YOUR ASSIGNMENT — Quote the records below in full, exactly as given, with the images taken out.

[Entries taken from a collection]
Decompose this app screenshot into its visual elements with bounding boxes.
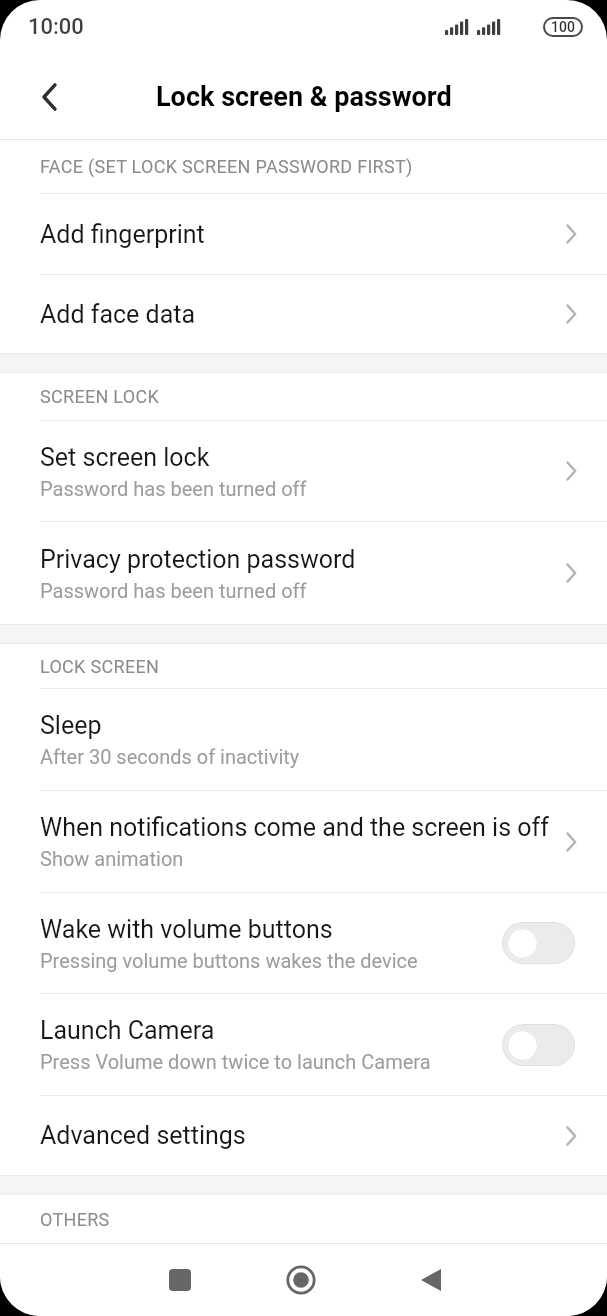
staticText: Set screen lock — [40, 443, 210, 472]
button[interactable]: Advanced settings — [0, 1096, 607, 1175]
button[interactable]: Launch Camera — [0, 994, 607, 1095]
staticText: LOCK SCREEN — [40, 656, 160, 677]
staticText: Launch Camera — [40, 1016, 215, 1045]
button[interactable]: Privacy protection password — [0, 522, 607, 624]
button[interactable]: Wake with volume buttons — [0, 893, 607, 993]
staticText: Wake with volume buttons — [40, 915, 333, 944]
staticText: Advanced settings — [40, 1121, 246, 1150]
button[interactable] — [502, 1024, 575, 1066]
button[interactable]: Add fingerprint — [0, 194, 607, 274]
staticText: Add face data — [40, 300, 196, 329]
staticText: Password has been turned off — [40, 477, 307, 500]
staticText: After 30 seconds of inactivity — [40, 745, 300, 768]
staticText: OTHERS — [40, 1209, 110, 1230]
button[interactable]: When notifications come and the screen i… — [0, 791, 607, 892]
button[interactable]: Add face data — [0, 275, 607, 353]
button[interactable] — [32, 80, 66, 114]
staticText: 100 — [551, 19, 575, 35]
staticText: When notifications come and the screen i… — [40, 813, 549, 842]
staticText: Sleep — [40, 711, 102, 740]
button[interactable]: Sleep — [0, 689, 607, 790]
staticText: Lock screen & password — [156, 81, 452, 113]
staticText: Show animation — [40, 847, 184, 870]
staticText: Press Volume down twice to launch Camera — [40, 1050, 431, 1073]
staticText: 10:00 — [28, 14, 84, 40]
button[interactable] — [160, 1260, 200, 1300]
button[interactable] — [411, 1260, 451, 1300]
staticText: SCREEN LOCK — [40, 386, 160, 407]
button[interactable]: Set screen lock — [0, 421, 607, 521]
staticText: Privacy protection password — [40, 545, 356, 574]
staticText: Pressing volume buttons wakes the device — [40, 949, 418, 972]
staticText: FACE (SET LOCK SCREEN PASSWORD FIRST) — [40, 156, 413, 177]
button[interactable] — [502, 922, 575, 964]
staticText: Add fingerprint — [40, 220, 205, 249]
button[interactable] — [281, 1260, 321, 1300]
staticText: Password has been turned off — [40, 579, 307, 602]
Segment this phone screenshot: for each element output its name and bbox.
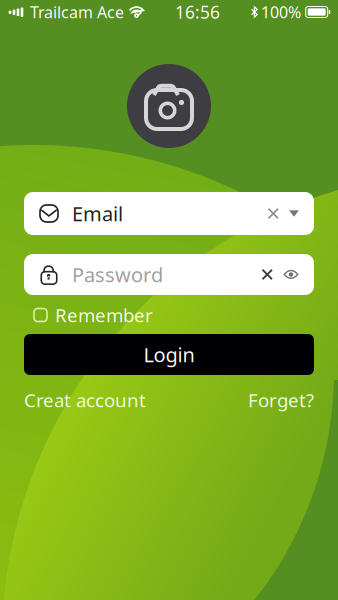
- staticText: Remember: [55, 303, 153, 327]
- staticText: Login: [144, 341, 194, 368]
- staticText: 100%: [261, 1, 301, 23]
- button[interactable]: Creat account: [24, 388, 146, 412]
- staticText: Email: [72, 200, 123, 227]
- button[interactable]: Login: [24, 334, 314, 375]
- staticText: Password: [72, 261, 163, 288]
- button[interactable]: Remember: [0, 306, 338, 324]
- staticText: 16:56: [175, 0, 220, 24]
- button[interactable]: Forget?: [248, 388, 314, 412]
- staticText: Creat account: [24, 388, 146, 412]
- staticText: Trailcam Ace: [30, 1, 124, 23]
- staticText: Forget?: [248, 388, 314, 412]
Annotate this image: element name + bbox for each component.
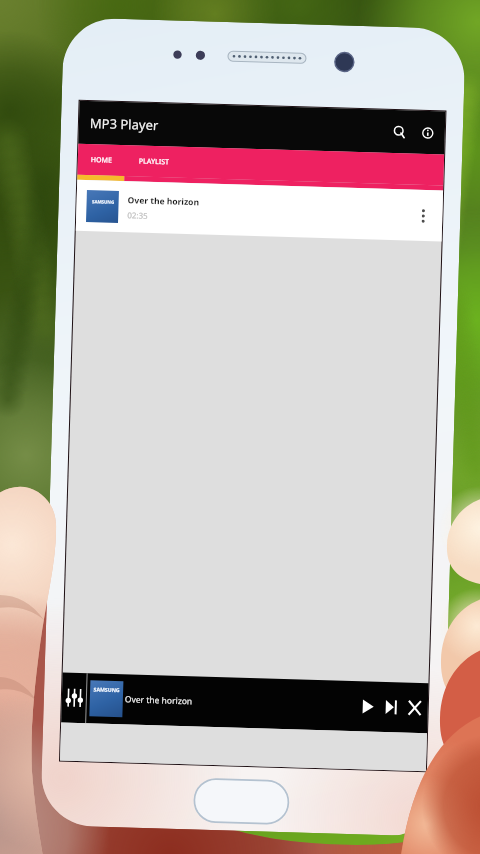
button[interactable]: HOME	[77, 144, 125, 176]
staticText: Over the horizon	[125, 693, 358, 712]
button[interactable]: Info	[413, 111, 442, 154]
button[interactable]: PLAYLIST	[124, 145, 184, 178]
button[interactable]: Next	[377, 682, 406, 733]
button[interactable]: Equalizer	[61, 672, 87, 723]
staticText: 02:35	[127, 209, 148, 221]
staticText: SAMSUNG	[92, 198, 115, 205]
staticText: HOME	[91, 155, 113, 166]
button[interactable]: Search	[385, 110, 414, 154]
staticText: SAMSUNG	[93, 685, 120, 693]
button[interactable]: More options	[410, 190, 437, 241]
staticText: Over the horizon	[128, 194, 200, 208]
staticText: PLAYLIST	[139, 156, 170, 167]
button[interactable]: Close	[404, 683, 426, 733]
staticText: MP3 Player	[90, 114, 386, 141]
button[interactable]: Play	[357, 681, 378, 732]
button[interactable]: SAMSUNG	[76, 180, 443, 242]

RESULT OF THE EXERCISE —
Decompose this app screenshot into its visual elements with bounding boxes.
staticText: Set screen lock — [40, 443, 210, 472]
button[interactable]: Advanced settings — [0, 1096, 607, 1175]
button[interactable]: Launch Camera — [0, 994, 607, 1095]
staticText: LOCK SCREEN — [40, 656, 160, 677]
staticText: Launch Camera — [40, 1016, 215, 1045]
button[interactable]: Privacy protection password — [0, 522, 607, 624]
button[interactable]: Wake with volume buttons — [0, 893, 607, 993]
staticText: Wake with volume buttons — [40, 915, 333, 944]
staticText: Advanced settings — [40, 1121, 246, 1150]
button[interactable] — [502, 1024, 575, 1066]
button[interactable]: Add fingerprint — [0, 194, 607, 274]
staticText: Add face data — [40, 300, 196, 329]
staticText: Password has been turned off — [40, 477, 307, 500]
staticText: After 30 seconds of inactivity — [40, 745, 300, 768]
staticText: OTHERS — [40, 1209, 110, 1230]
button[interactable]: When notifications come and the screen i… — [0, 791, 607, 892]
button[interactable]: Add face data — [0, 275, 607, 353]
button[interactable] — [32, 80, 66, 114]
staticText: 100 — [551, 19, 575, 35]
staticText: When notifications come and the screen i… — [40, 813, 549, 842]
staticText: Sleep — [40, 711, 102, 740]
button[interactable]: Sleep — [0, 689, 607, 790]
staticText: Lock screen & password — [156, 81, 452, 113]
staticText: Show animation — [40, 847, 184, 870]
staticText: Press Volume down twice to launch Camera — [40, 1050, 431, 1073]
staticText: 10:00 — [28, 14, 84, 40]
button[interactable] — [160, 1260, 200, 1300]
button[interactable] — [411, 1260, 451, 1300]
staticText: SCREEN LOCK — [40, 386, 160, 407]
button[interactable]: Set screen lock — [0, 421, 607, 521]
staticText: Privacy protection password — [40, 545, 356, 574]
staticText: Pressing volume buttons wakes the device — [40, 949, 418, 972]
staticText: FACE (SET LOCK SCREEN PASSWORD FIRST) — [40, 156, 413, 177]
button[interactable] — [502, 922, 575, 964]
staticText: Add fingerprint — [40, 220, 205, 249]
button[interactable] — [281, 1260, 321, 1300]
staticText: Password has been turned off — [40, 579, 307, 602]
Segment this phone screenshot: for each element output its name and bbox.
- staticText: Remember: [55, 303, 153, 327]
- staticText: Login: [144, 341, 194, 368]
- staticText: 100%: [261, 1, 301, 23]
- button[interactable]: Creat account: [24, 388, 146, 412]
- staticText: Email: [72, 200, 123, 227]
- button[interactable]: Login: [24, 334, 314, 375]
- staticText: Password: [72, 261, 163, 288]
- button[interactable]: Remember: [0, 306, 338, 324]
- staticText: 16:56: [175, 0, 220, 24]
- button[interactable]: Forget?: [248, 388, 314, 412]
- staticText: Creat account: [24, 388, 146, 412]
- staticText: Trailcam Ace: [30, 1, 124, 23]
- staticText: Forget?: [248, 388, 314, 412]
Annotate this image: element name + bbox for each component.
button[interactable]: HOME	[77, 144, 125, 176]
staticText: Over the horizon	[125, 693, 358, 712]
button[interactable]: Info	[413, 111, 442, 154]
button[interactable]: PLAYLIST	[124, 145, 184, 178]
button[interactable]: Next	[377, 682, 406, 733]
button[interactable]: Equalizer	[61, 672, 87, 723]
staticText: 02:35	[127, 209, 148, 221]
staticText: SAMSUNG	[92, 198, 115, 205]
staticText: HOME	[91, 155, 113, 166]
button[interactable]: Search	[385, 110, 414, 154]
staticText: SAMSUNG	[93, 685, 120, 693]
button[interactable]: More options	[410, 190, 437, 241]
staticText: Over the horizon	[128, 194, 200, 208]
staticText: PLAYLIST	[139, 156, 170, 167]
button[interactable]: Close	[404, 683, 426, 733]
staticText: MP3 Player	[90, 114, 386, 141]
button[interactable]: Play	[357, 681, 378, 732]
button[interactable]: SAMSUNG	[76, 180, 443, 242]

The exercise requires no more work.